Source data
-----

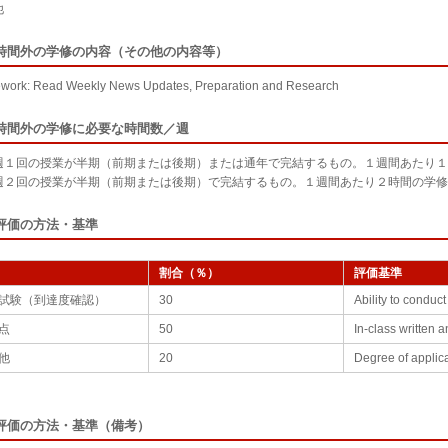
他
時間外の学修の内容（その他の内容等）
ork: Read Weekly News Updates, Preparation and Research
時間外の学修に必要な時間数／週
週１回の授業が半期（前期または後期）または通年で完結するもの。１週間あたり１
週２回の授業が半期（前期または後期）で完結するもの。１週間あたり２時間の学修
評価の方法・基準
割合（％）
評価基準
試験（到達度確認）
30
Ability to conduc
点
50
In-class written
他
20
Degree of applic
評価の方法・基準（備考）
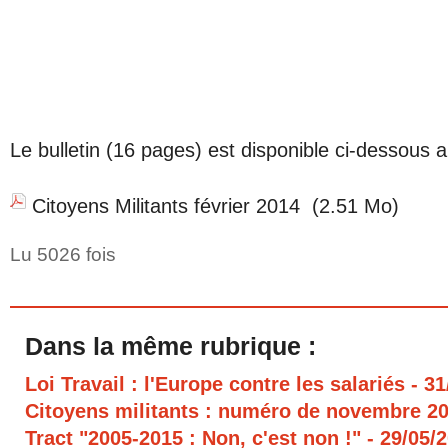
Le bulletin (16 pages) est disponible ci-dessous
Citoyens Militants février 2014
(2.51 Mo)
Lu 5026 fois
Dans la même rubrique :
Loi Travail : l'Europe contre les salariés
- 3
Citoyens militants : numéro de novembre 2
Tract "2005-2015 : Non, c'est non !"
- 29/05/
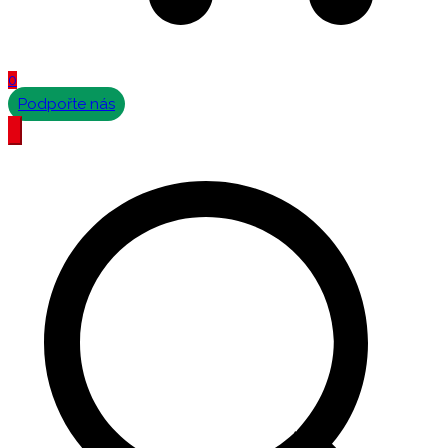
0
Podpořte nás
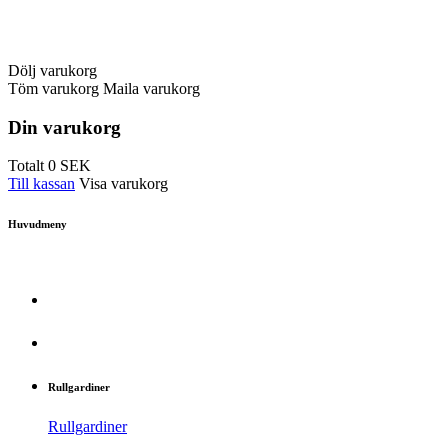
Dölj varukorg
Töm varukorg
Maila varukorg
Din varukorg
Totalt
0
SEK
Till kassan
Visa varukorg
Huvudmeny
Rullgardiner
Rullgardiner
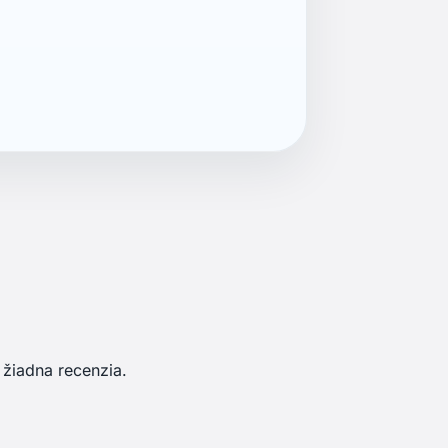
 žiadna recenzia.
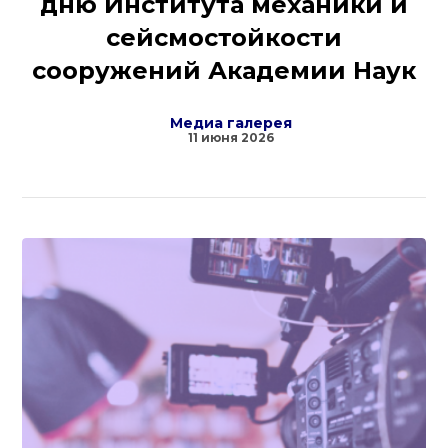
дню Института механики и
сейсмостойкости
сооружений Академии Наук
Медиа галерея
11 июня 2026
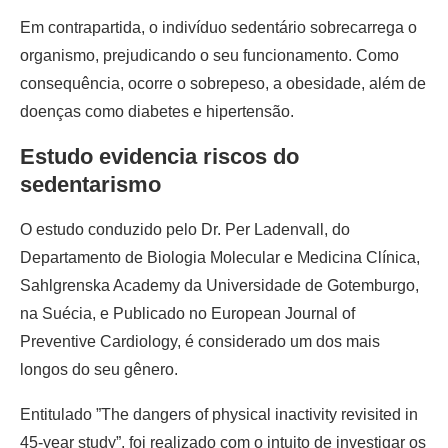
Em contrapartida, o indivíduo sedentário sobrecarrega o
organismo, prejudicando o seu funcionamento. Como
consequência, ocorre o sobrepeso, a obesidade, além de
doenças como diabetes e hipertensão.
Estudo evidencia riscos do
sedentarismo
O estudo conduzido pelo Dr. Per Ladenvall, do
Departamento de Biologia Molecular e Medicina Clínica,
Sahlgrenska Academy da Universidade de Gotemburgo,
na Suécia, e Publicado no European Journal of
Preventive Cardiology, é considerado um dos mais
longos do seu gênero.
Entitulado ”The dangers of physical inactivity revisited in
45-year study”, foi realizado com o intuito de investigar os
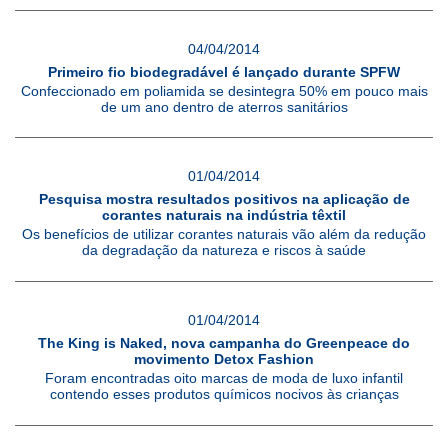
04/04/2014
Primeiro fio biodegradável é lançado durante SPFW
Confeccionado em poliamida se desintegra 50% em pouco mais
de um ano dentro de aterros sanitários
01/04/2014
Pesquisa mostra resultados positivos na aplicação de
corantes naturais na indústria têxtil
Os benefícios de utilizar corantes naturais vão além da redução
da degradação da natureza e riscos à saúde
01/04/2014
The King is Naked, nova campanha do Greenpeace do
movimento Detox Fashion
Foram encontradas oito marcas de moda de luxo infantil
contendo esses produtos químicos nocivos às crianças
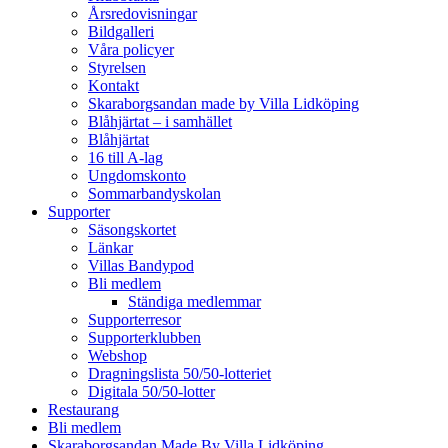
Årsredovisningar
Bildgalleri
Våra policyer
Styrelsen
Kontakt
Skaraborgsandan made by Villa Lidköping
Blåhjärtat – i samhället
Blåhjärtat
16 till A-lag
Ungdomskonto
Sommarbandyskolan
Supporter
Säsongskortet
Länkar
Villas Bandypod
Bli medlem
Ständiga medlemmar
Supporterresor
Supporterklubben
Webshop
Dragningslista 50/50-lotteriet
Digitala 50/50-lotter
Restaurang
Bli medlem
Skaraborgsandan Made By Villa Lidköping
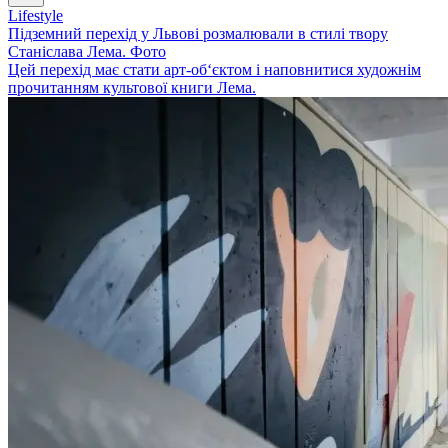
Lifestyle
Підземний перехід у Львові розмалювали в стилі твору
Станіслава Лема. Фото
Цей перехід має стати арт-об‘єктом і наповнитися художнім
прочитанням культової книги Лема.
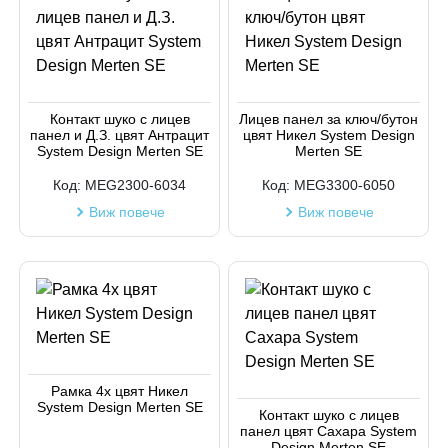
Контакт шуко с лицев
Лицев панел за ключ/бутон
панел и Д.З. цвят Антрацит
цвят Никел System Design
System Design Merten SE
Merten SE
Код:
MEG2300-6034
Код:
MEG3300-6050
Виж повече
Виж повече
Рамка 4х цвят Никел
System Design Merten SE
Контакт шуко с лицев
панел цвят Сахара System
Design Merten SE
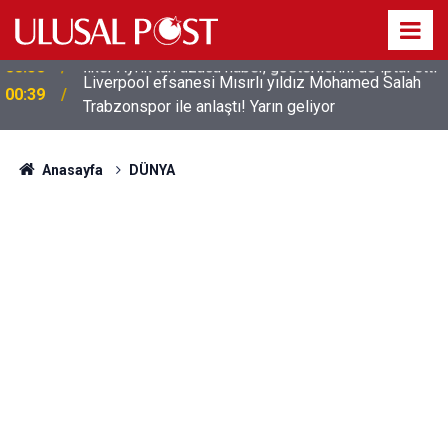
Liverpool efsanesi Mısırlı yıldız Mohamed Salah
00:39
Trabzonspor ile anlaştı! Yarın geliyor
Anasayfa
DÜNYA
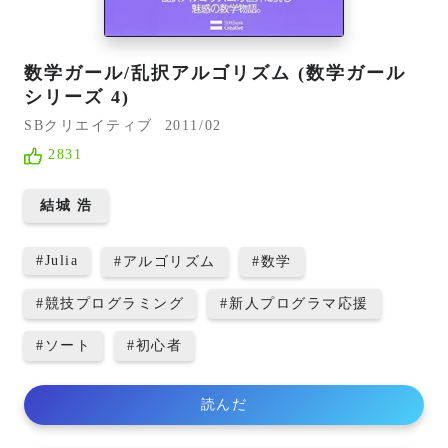
数学ガール/乱択アルゴリズム (数学ガール
シリーズ 4)
SBクリエイティブ
2011/02
2831
結城 浩
#
Julia
#
アルゴリズム
#
数学
#
競技プログラミング
#
新人プログラマ応援
#
ソート
#
初心者
読んだ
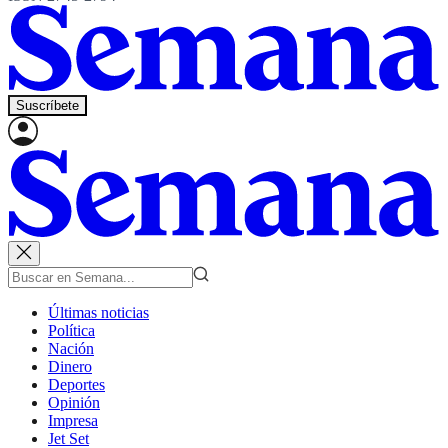
Suscríbete
Últimas noticias
Política
Nación
Dinero
Deportes
Opinión
Impresa
Jet Set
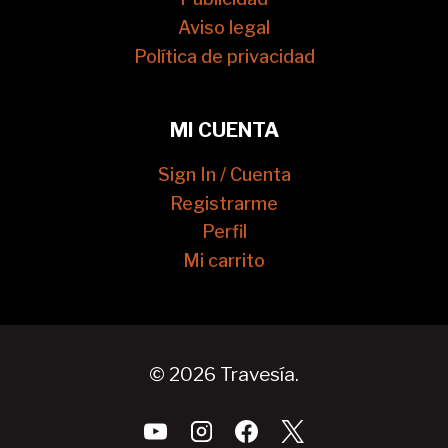
Aviso legal
Política de privacidad
MI CUENTA
Sign In / Cuenta
Registrarme
Perfil
Mi carrito
© 2026 Travesía.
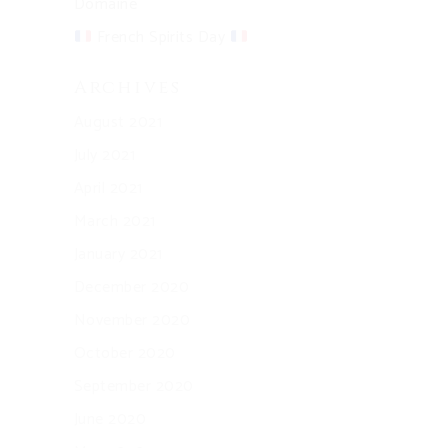
Domaine
French Spirits Day
Archives
August 2021
July 2021
April 2021
March 2021
January 2021
December 2020
November 2020
October 2020
September 2020
June 2020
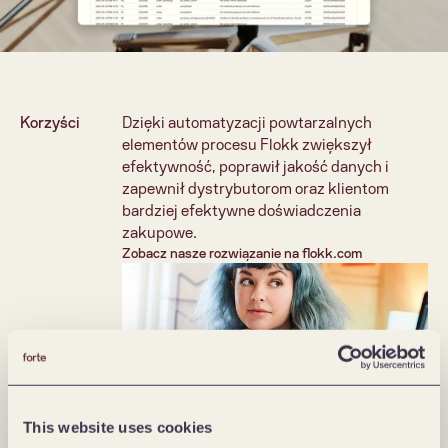
Korzyści
Dzięki automatyzacji powtarzalnych 
elementów procesu Flokk zwiększył 
efektywność, poprawił jakość danych i 
zapewnił dystrybutorom oraz klientom 
bardziej efektywne doświadczenia 
zakupowe.
Zobacz nasze rozwiązanie na flokk.com
This website uses cookies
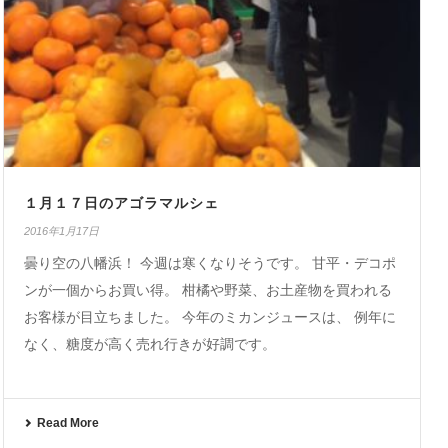
１月１７日のアゴラマルシェ
2016年1月17日
曇り空の八幡浜！ 今週は寒くなりそうです。 甘平・デコポ
ンが一個からお買い得。 柑橘や野菜、お土産物を買われる
お客様が目立ちました。 今年のミカンジュースは、 例年に
なく、糖度が高く売れ行きが好調です。
Read More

-----

→ **TASK INSTRUCTIONS**
Would you repeat the entries exactly, but with no pictures?

→ **RESULT OF THE TASK**
他
時間外の学修の内容（その他の内容等）
ork: Read Weekly News Updates, Preparation and Research
時間外の学修に必要な時間数／週
週１回の授業が半期（前期または後期）または通年で完結するもの。１週間あたり１
週２回の授業が半期（前期または後期）で完結するもの。１週間あたり２時間の学修
評価の方法・基準
割合（％）
評価基準
試験（到達度確認）
30
Ability to conduc
点
50
In-class written
他
20
Degree of applic
評価の方法・基準（備考）
Le bulletin (16 pages) est disponible ci-dessous
Citoyens Militants février 2014
(2.51 Mo)
Lu 5026 fois
Dans la même rubrique :
Loi Travail : l'Europe contre les salariés
- 3
Citoyens militants : numéro de novembre 2
Tract "2005-2015 : Non, c'est non !"
- 29/05/
0
Podpořte nás
Dölj varukorg
Töm varukorg
Maila varukorg
Din varukorg
Totalt
0
SEK
Till kassan
Visa varukorg
Huvudmeny
Rullgardiner
Rullgardiner
 žiadna recenzia.
дню Института механики и
сейсмостойкости
сооружений Академии Наук
Медиа галерея
11 июня 2026
Em contrapartida, o indivíduo sedentário sobrecarrega o
organismo, prejudicando o seu funcionamento. Como
consequência, ocorre o sobrepeso, a obesidade, além de
doenças como diabetes e hipertensão.
Estudo evidencia riscos do
sedentarismo
O estudo conduzido pelo Dr. Per Ladenvall, do
Departamento de Biologia Molecular e Medicina Clínica,
Sahlgrenska Academy da Universidade de Gotemburgo,
na Suécia, e Publicado no European Journal of
Preventive Cardiology, é considerado um dos mais
longos do seu gênero.
Entitulado ”The dangers of physical inactivity revisited in
45-year study”, foi realizado com o intuito de investigar os
04/04/2014
Primeiro fio biodegradável é lançado durante SPFW
Confeccionado em poliamida se desintegra 50% em pouco mais
de um ano dentro de aterros sanitários
01/04/2014
Pesquisa mostra resultados positivos na aplicação de
corantes naturais na indústria têxtil
Os benefícios de utilizar corantes naturais vão além da redução
da degradação da natureza e riscos à saúde
01/04/2014
The King is Naked, nova campanha do Greenpeace do
movimento Detox Fashion
Foram encontradas oito marcas de moda de luxo infantil
contendo esses produtos químicos nocivos às crianças
Årsredovisningar
Bildgalleri
Våra policyer
Styrelsen
Kontakt
Skaraborgsandan made by Villa Lidköping
Blåhjärtat – i samhället
Blåhjärtat
16 till A-lag
Ungdomskonto
Sommarbandyskolan
Supporter
Säsongskortet
Länkar
Villas Bandypod
Bli medlem
Ständiga medlemmar
Supporterresor
Supporterklubben
Webshop
Dragningslista 50/50-lotteriet
Digitala 50/50-lotter
Restaurang
Bli medlem
Skaraborgsandan Made By Villa Lidköping
Lifestyle
Підземний перехід у Львові розмалювали в стилі твору
Станіслава Лема. Фото
Цей перехід має стати арт-об‘єктом і наповнитися художнім
прочитанням культової книги Лема.
Контакт шуко с лицев
Лицев панел за ключ/бутон
панел и Д.З. цвят Антрацит
цвят Никел System Design
System Design Merten SE
Merten SE
Код:
MEG2300-6034
Код:
MEG3300-6050
Виж повече
Виж повече
Рамка 4х цвят Никел
System Design Merten SE
Контакт шуко с лицев
панел цвят Сахара System
Design Merten SE
Liverpool efsanesi Mısırlı yıldız Mohamed Salah
00:39
Trabzonspor ile anlaştı! Yarın geliyor
Anasayfa
DÜNYA
数学ガール/乱択アルゴリズム (数学ガール
シリーズ 4)
SBクリエイティブ
2011/02
2831
結城 浩
#
Julia
#
アルゴリズム
#
数学
#
競技プログラミング
#
新人プログラマ応援
#
ソート
#
初心者
読んだ
Suscríbete
Últimas noticias
Política
Nación
Dinero
Deportes
Opinión
Impresa
Jet Set
Aviso legal
Política de privacidad
MI CUENTA
Sign In / Cuenta
Registrarme
Perfil
Mi carrito
© 2026 Travesía.
Domaine
French Spirits Day
Archives
August 2021
July 2021
April 2021
March 2021
January 2021
December 2020
November 2020
October 2020
September 2020
June 2020
Korzyści
Dzięki automatyzacji powtarzalnych 
elementów procesu Flokk zwiększył 
efektywność, poprawił jakość danych i 
zapewnił dystrybutorom oraz klientom 
bardziej efektywne doświadczenia 
zakupowe.
Zobacz nasze rozwiązanie na flokk.com
This website uses cookies
１月１７日のアゴラマルシェ
2016年1月17日
曇り空の八幡浜！ 今週は寒くなりそうです。 甘平・デコポ
ンが一個からお買い得。 柑橘や野菜、お土産物を買われる
お客様が目立ちました。 今年のミカンジュースは、 例年に
なく、糖度が高く売れ行きが好調です。
Read More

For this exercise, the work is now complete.